On notera que pour ces derniers, aucun décret n’était intervenu avant l’année 2021, créant un vide juridique et un arrêt de la Cour de Cassation en 2018, ayant invalidé le forfait de 258 jours, faute de décret d’application [1].
Il semble donc que le législateur ait été plus diligent pour les salariés des habitats inclusifs avec ce décret du 1ᵉʳ juillet 2024.
2°) La mise en place d’un calendrier prévisionnel des jours de travail.
Les salariés se voient remettre, huit jours avant le début de chaque mois, un calendrier prévisionnel mensuel des jours de travail.
Chaque jour pendant lequel le salarié exerce son activité est considéré comme un jour de travail, peu importe le nombre d’heures effectuées.

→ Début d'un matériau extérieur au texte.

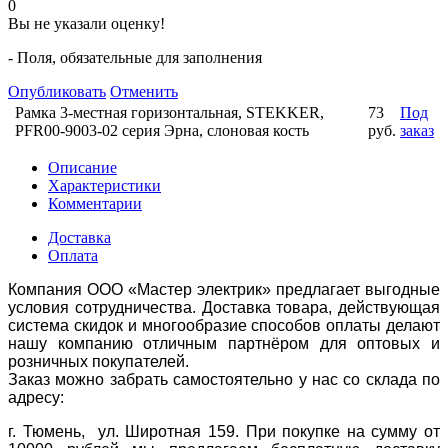
0
Вы не указали оценку!
- Поля, обязательные для заполнения
Опубликовать
Отменить
Рамка 3-местная горизонтальная, STEKKER,
73
Под
PFR00-9003-02 серия Эрна, слоновая кость
руб.
заказ
Описание
Характеристики
Комментарии
Доставка
Оплата
Компания ООО «Мастер электрик» предлагает выгодные
условия сотрудничества. Доставка товара, действующая
система скидок и многообразие способов оплаты делают
нашу компанию отличным партнёром для оптовых и
розничных покупателей.
Заказ можно забрать самостоятельно у нас со склада по
адресу:
г. Тюмень, ул. Широтная 159. При покупке на сумму от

Le calendrier détermine également les jours de repos dans le respect du forfait de 258 jours.
La modification du planning se fait :
- à l’initiative du salarié, la demande est faite au moins 7 jours avant la modification, l’employeur a deux jours francs pour répondre.
- à l’initiative de l’employeur, avec un délai de prévenance de 7 jours (1 jour en cas de « circonstances exceptionnelles »).
3°) Un suivi de la charge de travail obligatoire.
L’employeur assure un suivi régulier de la charge de travail des salariés en les recevant périodiquement en entretien individuel.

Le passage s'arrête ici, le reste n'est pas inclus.